Proof : We again determine the number in question by a suitable nest of intervals. By hypothesis there exists an interval $J_0$ which contains all the terms of the given sequence $(x_n)$. To this interval we apply the method of successive bisection and designate as $J_1$ its left or right half according as the left half contains an infinite number of the terms of the sequence or not. By the same rule we designate half of $J_1$ as $J_2$, and so on. Then the intervals of the nest $(J_n)$ so formed all have the property that an infinite number of the terms is contained in each, whilst to the left of their left endpoints there is always at most a finite number of points of the sequence. The point L thus defined is obviously a limiting point; for if $\epsilon$>0 is given arbitrarily, choose from the succession of intervals $J_n$ one, say $J_q$, whose length is < $\epsilon$. The terms of $(x_n)$, in number infinite, which belong to the interval $J_q$ then lie ipso facto in the $\epsilon$-neighbourhood of L, - which proves all that we require. 
Now i cant exactly picture the successive bisection method on a line, so if anyone could please somehow explain it in more clear manner; since i cant exactly seem to get it from the text because it seems a bit vague. Secondly how exactly do the intervals $J_n$ contain infinite number of terms from the sequence $(x_n)$; is it a property of the method or do i not know something since by this method each interval should have a clear beginning and end which we do know, right?  
 A: Let's say you have a bounded sequence $a_n$ that lies between the bounds $[-M, M]$, then you bisect this to get two intervals $[-M, 0]$ and $[0,M]$. One of those intervals contain a finite number of terms and the other, infinite, as picture below:

We labelled $I_1$ as the interval with the infinite number of terms and let $a_{n_1} \in I_1$. Now we bisect $I_1$ again, as can be seen above. $I_2$ is the interval with the infinite number of terms. Select a $a_{n_2}$ where $n_2 > n_1$ and $a_{n_2} \in I_2$. 
In general, you can continue this construction of the closed interval $I_k$ by bisecting the interval $I_{k-1}$ and labelling the half that contains an infinite number of terms $I_k$. Then select $n_k > n_{k-1} > \cdots > n_2 > n_1$, such that $a_{n_k} \in I_k$.
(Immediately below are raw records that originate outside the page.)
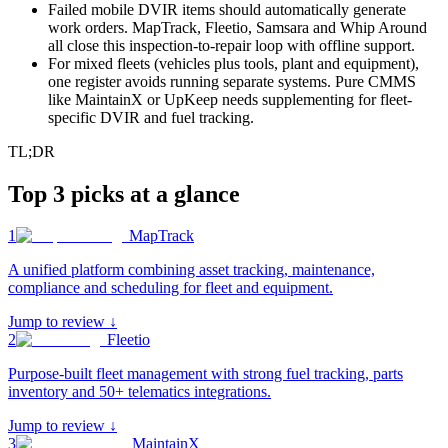
Failed mobile DVIR items should automatically generate
work orders. MapTrack, Fleetio, Samsara and Whip Around
all close this inspection-to-repair loop with offline support.
For mixed fleets (vehicles plus tools, plant and equipment),
one register avoids running separate systems. Pure CMMS
like MaintainX or UpKeep needs supplementing for fleet-
specific DVIR and fuel tracking.
TL;DR
Top 3 picks at a glance
1
MapTrack
A unified platform combining asset tracking, maintenance,
compliance and scheduling for fleet and equipment
.
Jump to review ↓
2
Fleetio
Purpose-built fleet management with strong fuel tracking, parts
inventory and 50+ telematics integrations
.
Jump to review ↓
3
MaintainX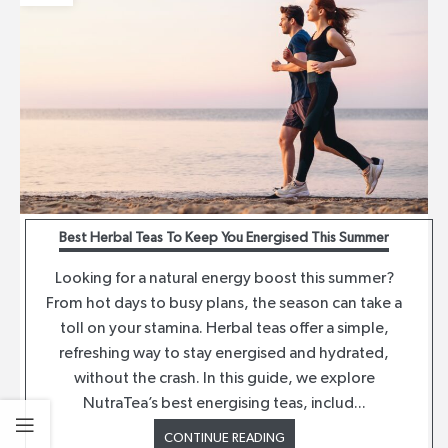
Best Herbal Teas To Keep You Energised This Summer
Looking for a natural energy boost this summer?
From hot days to busy plans, the season can take a
toll on your stamina. Herbal teas offer a simple,
refreshing way to stay energised and hydrated,
without the crash. In this guide, we explore
NutraTea’s best energising teas, includ...
CONTINUE READING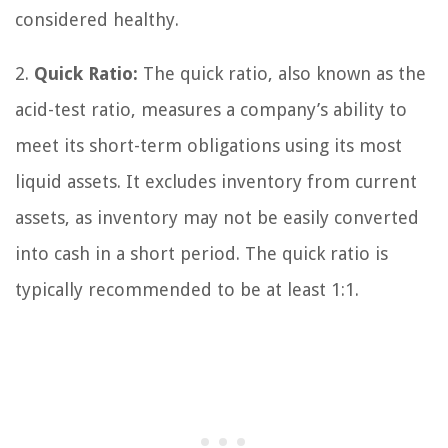
considered healthy.
2.
Quick Ratio:
The quick ratio, also known as the
acid-test ratio, measures a company’s ability to
meet its short-term obligations using its most
liquid assets. It excludes inventory from current
assets, as inventory may not be easily converted
into cash in a short period. The quick ratio is
typically recommended to be at least 1:1.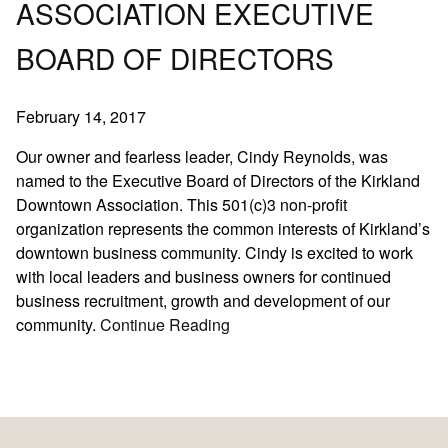
ASSOCIATION EXECUTIVE
Fashion
BOARD OF DIRECTORS
Hair Care
Hair Loss Solutions
February 14, 2017
News
Products
Our owner and fearless leader, Cindy Reynolds, was
named to the Executive Board of Directors of the Kirkland
Salon
Downtown Association. This 501(c)3 non-profit
Sport
organization represents the common interests of Kirkland’s
downtown business community. Cindy is excited to work
ARCHIVES
with local leaders and business owners for continued
business recruitment, growth and development of our
December 2025
community.
Continue Reading
October 2025
August 2025
June 2025
May 2025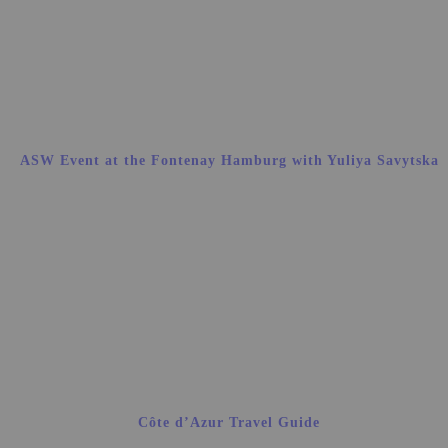
ASW Event at the Fontenay Hamburg with Yuliya Savytska
Côte d’Azur Travel Guide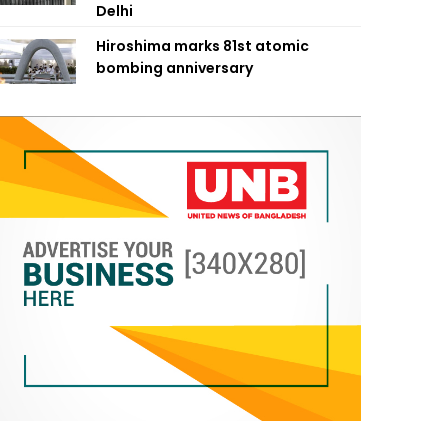
Delhi
Hiroshima marks 81st atomic
bombing anniversary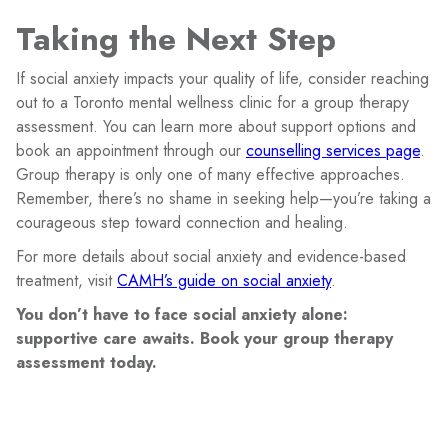
Taking the Next Step
If social anxiety impacts your quality of life, consider reaching
out to a Toronto mental wellness clinic for a group therapy
assessment. You can learn more about support options and
book an appointment through our
counselling services page
.
Group therapy is only one of many effective approaches.
Remember, there’s no shame in seeking help—you’re taking a
courageous step toward connection and healing.
For more details about social anxiety and evidence-based
treatment, visit
CAMH’s guide on social anxiety
.
You don’t have to face social anxiety alone:
supportive care awaits. Book your group therapy
assessment today.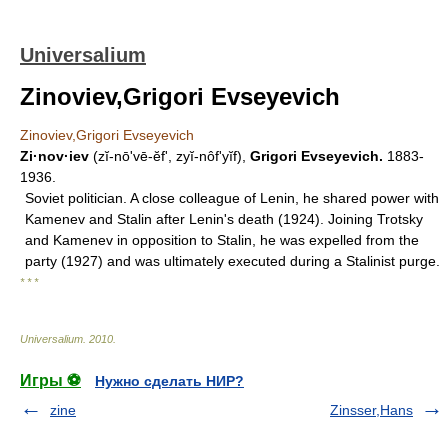
Universalium
Zinoviev,Grigori Evseyevich
Zinoviev,Grigori Evseyevich
Zi·nov·iev
(zĭ-nōʹvē-ĕf', zyĭ-nôfʹyĭf),
Grigori Evseyevich.
1883-
1936.
Soviet politician. A close colleague of Lenin, he shared power with
Kamenev and Stalin after Lenin's death (1924). Joining Trotsky
and Kamenev in opposition to Stalin, he was expelled from the
party (1927) and was ultimately executed during a Stalinist purge.
* * *
Universalium
.
2010
.
Игры ⚽
Нужно сделать НИР?
zine
Zinsser,Hans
A: Suppose $[0,1]$ contains infinitely many $x_n$. Then either $[0,1/2]$ contains infinitely many $x_n$ or $[1/2,1]$ contains infinitely many $x_n$ (or both).
since by this method each interval should have a clear beginning and end which we do know, right? Not sure exactly what you mean. The proof is not about what we know, it's about what's true. 
Say $I_1=[0,1]$ contains infinitely many $x_n$. If $[0,1/2]$ contains infinitely many $x_n$ let $I_2=[0,1/2]$; otherwise let $I_2=[1/2,1]$. At this point we don't "know" what $I_2$ is. But we do know that $I_2$ contains infinitely many $x_n$.